SGGP
China has decided to extend tax policies aimed at facilitating venture capital and private investor funding for technology startups.
Accordingly, tax policies first implemented by the Ministry of Finance and the State Tax Administration in 2018 will be extended until the end of 2027. The decision aims to further encourage the business environment and innovation as the world's second-largest economy recovers from the Covid-19 pandemic.
Specifically, China's Ministry of Finance will exempt value-added tax (VAT) for businesses with monthly sales below 100,000 RMB (US$13,921), and reduce the tax rate on sales revenue to 1% for businesses that have traditionally applied a 3% tax rate on sales revenue. In addition, small businesses and individuals will be exempt from VAT on revenue earned from secured loans or secured bonds issued to rural residents.
China's Ministry of Finance also announced an extension of tax incentives for small-scale startups (with fewer than 300 employees) and annual revenue under 50 million yuan (US$6.9 million).
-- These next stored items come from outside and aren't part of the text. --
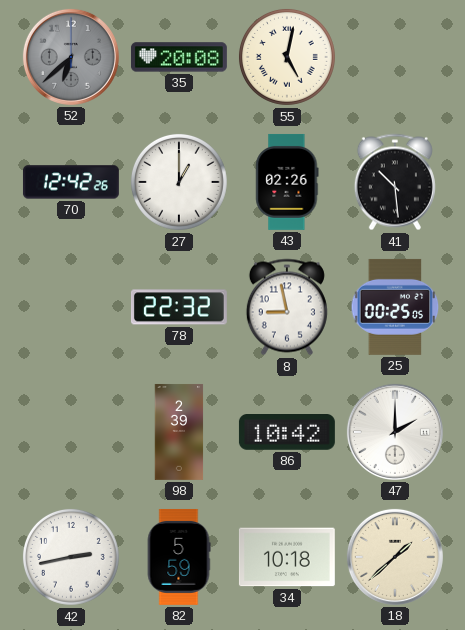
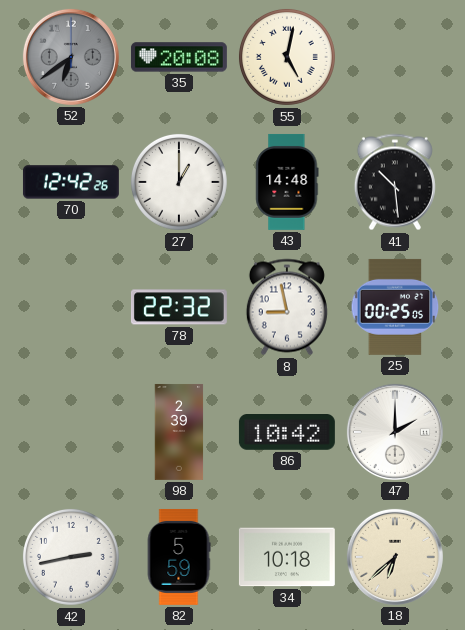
52: 6:38 -> 6:39
43: 02:26 -> 14:48
18: 1:38 -> 6:38
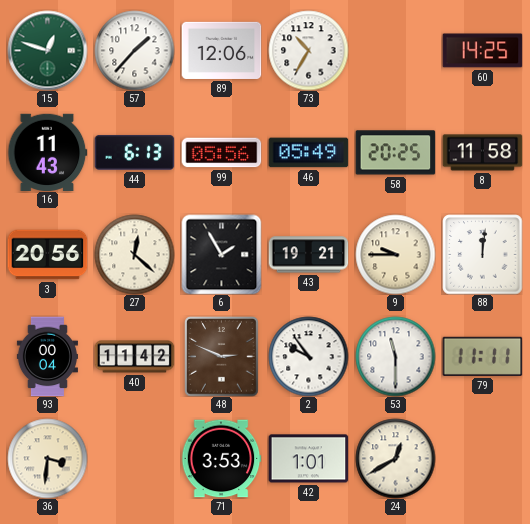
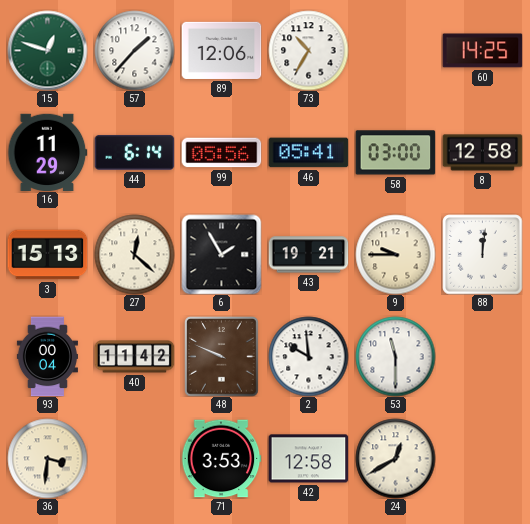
16: 11:43 -> 11:29
44: 6:13 -> 6:14
46: 05:49 -> 05:41
58: 20:25 -> 03:00
8: 11:58 -> 12:58
3: 20:56 -> 15:13
48: 2:49 -> 9:49
2: 9:54 -> 9:59
79: 11:11 -> none
42: 1:01 -> 12:58
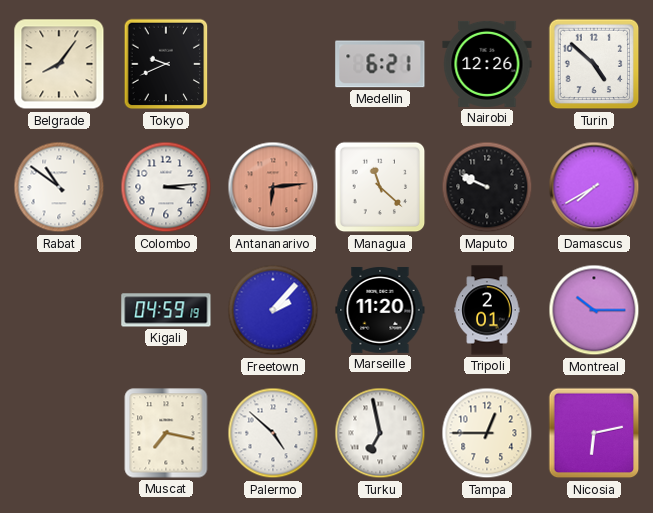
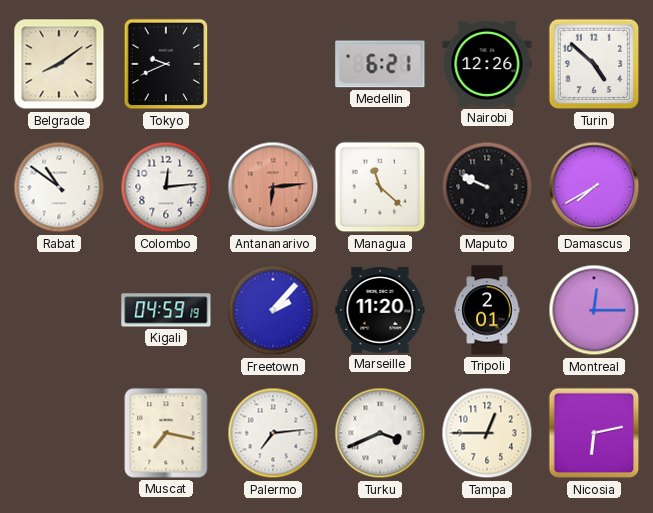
Belgrade: 8:06 -> 8:09
Colombo: 3:14 -> 12:14
Montreal: 10:15 -> 12:15
Palermo: 4:52 -> 7:14
Turku: 6:58 -> 3:41
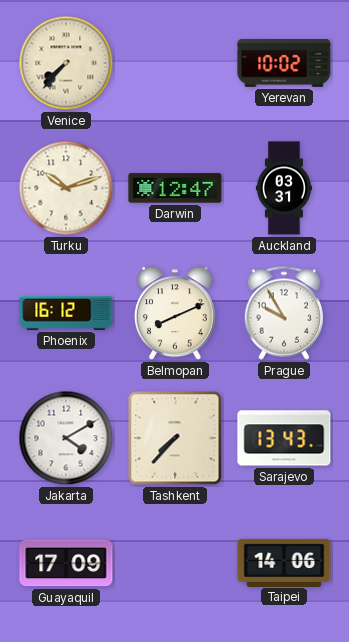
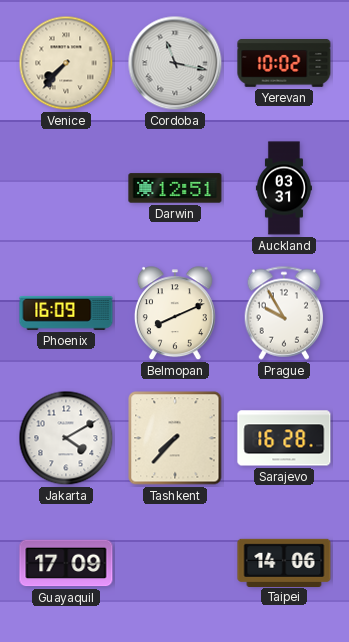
Cordoba: none -> 11:17
Turku: 10:12 -> none
Darwin: 12:47 -> 12:51
Phoenix: 16:12 -> 16:09
Sarajevo: 13:43 -> 16:28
Investors who purchase shares in a seed-stage technology startup and continue investing for two years or more can deduct 70% of their investment from their taxable income. Government ministries and the central bank also pledged more financial support for small businesses.
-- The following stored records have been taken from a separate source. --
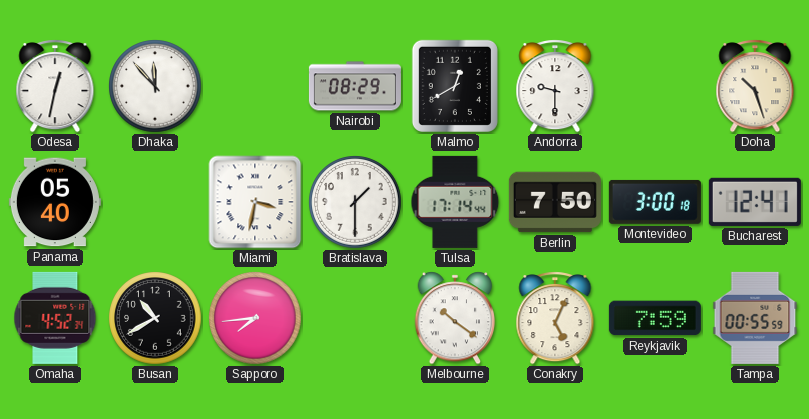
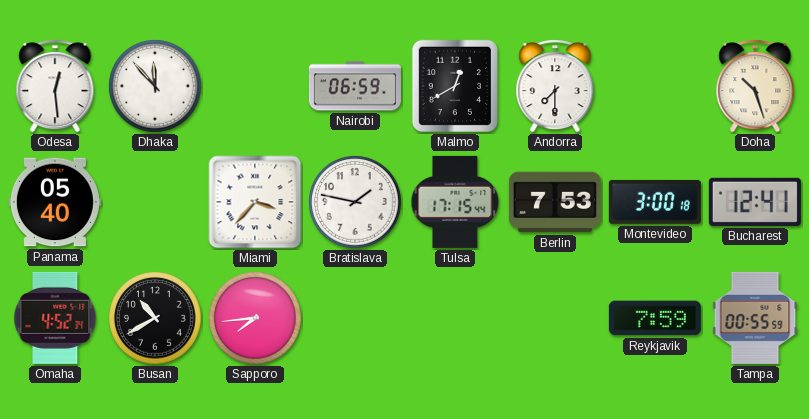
Odesa: 12:32 -> 12:29
Nairobi: 08:29 -> 06:59
Andorra: 9:30 -> 7:30
Miami: 3:32 -> 3:37
Bratislava: 1:30 -> 1:47
Tulsa: 17:14 -> 17:15
Berlin: 7:50 -> 7:53
Melbourne: 10:21 -> none
Conakry: 5:04 -> none
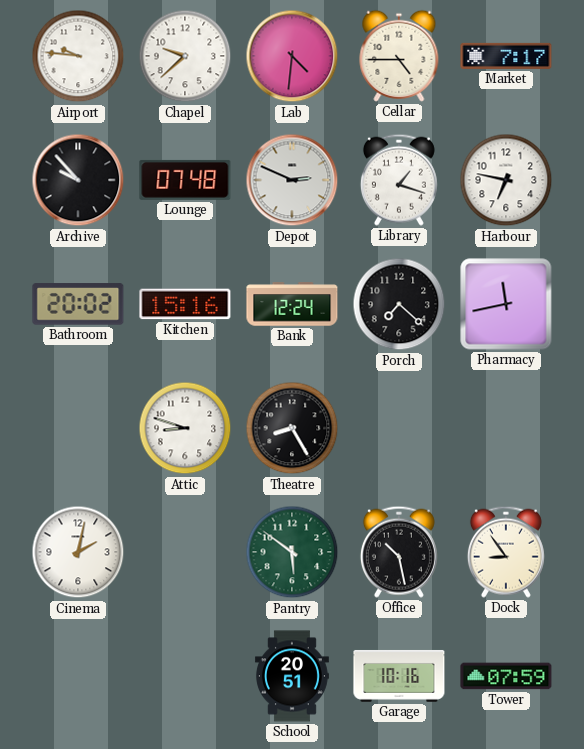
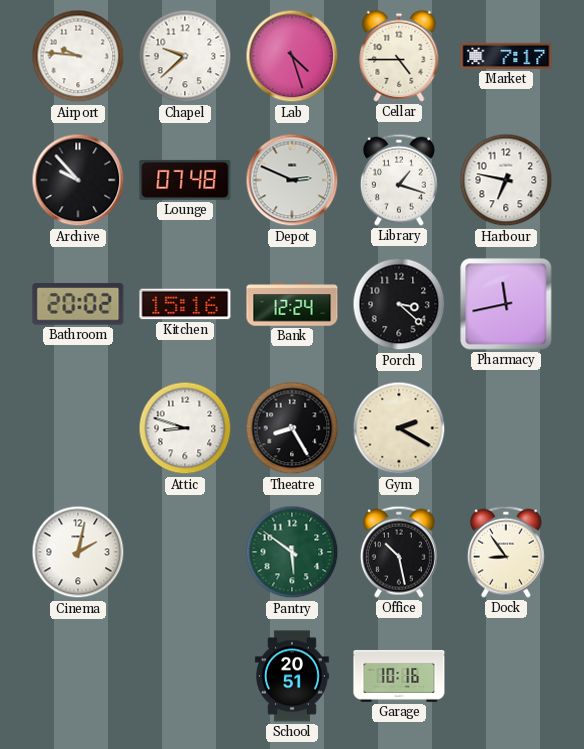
Lab: 4:31 -> 4:27
Porch: 7:22 -> 3:22
Gym: none -> 2:20
Tower: 07:59 -> none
Economic experts believe that the new policy is a suitable step to alleviate pressure on technology startups. China recognizes that if startups play a role in driving innovation, then the government is an indispensable "facilitator" in this ecosystem. Therefore, emerging startups in China continue to flourish despite the difficult economic situation, limited capital, and supply chain disruptions caused by the Covid-19 pandemic.
According to a report published by Forbes China, in 2022, the country added 74 new unicorns (startups valued at $1 billion or more) out of a total of 330 new unicorns globally.